■ Problem statement:
The answer is a stretch of the material below, returned exactly: the line containing "उनका बलिदान सिक्ख धर्म में", the line containing "हेमकुंड साहिब", and all lines between.

■ Data supplied:

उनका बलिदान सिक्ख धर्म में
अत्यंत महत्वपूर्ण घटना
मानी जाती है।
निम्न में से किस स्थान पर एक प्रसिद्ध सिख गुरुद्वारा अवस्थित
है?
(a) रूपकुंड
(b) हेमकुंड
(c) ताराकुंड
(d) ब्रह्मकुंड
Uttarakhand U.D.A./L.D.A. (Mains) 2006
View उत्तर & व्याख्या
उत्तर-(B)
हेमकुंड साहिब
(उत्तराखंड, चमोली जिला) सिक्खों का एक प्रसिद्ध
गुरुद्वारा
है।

--

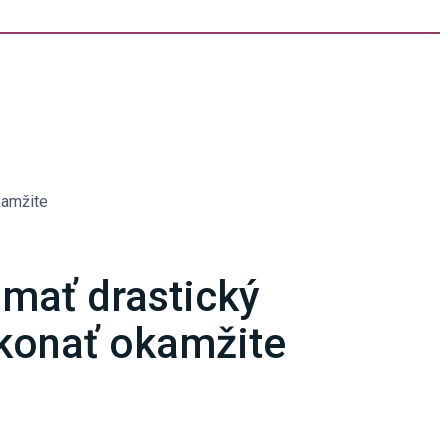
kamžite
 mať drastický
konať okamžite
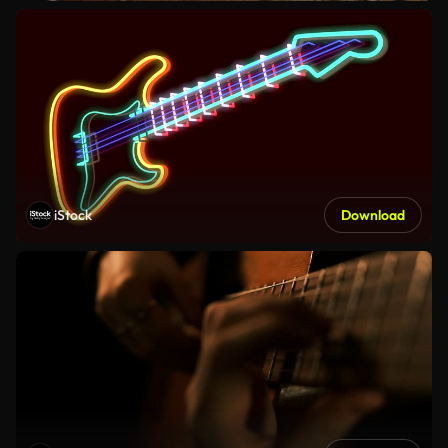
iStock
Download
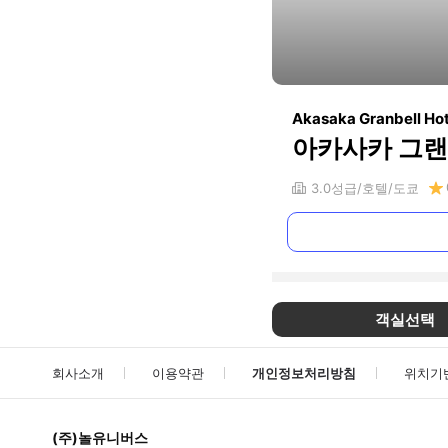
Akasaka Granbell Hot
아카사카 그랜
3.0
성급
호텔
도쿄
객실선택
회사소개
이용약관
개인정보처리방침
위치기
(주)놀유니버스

* * *

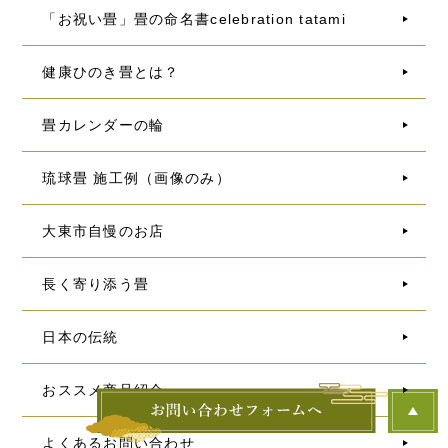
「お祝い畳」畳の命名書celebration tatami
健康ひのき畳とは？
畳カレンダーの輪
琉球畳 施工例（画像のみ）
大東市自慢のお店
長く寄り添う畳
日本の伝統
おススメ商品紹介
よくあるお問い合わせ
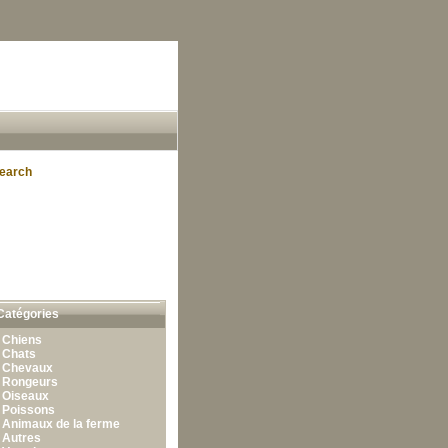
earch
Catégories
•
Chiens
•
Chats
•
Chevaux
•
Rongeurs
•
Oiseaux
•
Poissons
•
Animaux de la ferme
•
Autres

■ Written response:
उनका बलिदान सिक्ख धर्म में
अत्यंत महत्वपूर्ण घटना
मानी जाती है।
निम्न में से किस स्थान पर एक प्रसिद्ध सिख गुरुद्वारा अवस्थित
है?
(a) रूपकुंड
(b) हेमकुंड
(c) ताराकुंड
(d) ब्रह्मकुंड
Uttarakhand U.D.A./L.D.A. (Mains) 2006
View उत्तर & व्याख्या
उत्तर-(B)
हेमकुंड साहिब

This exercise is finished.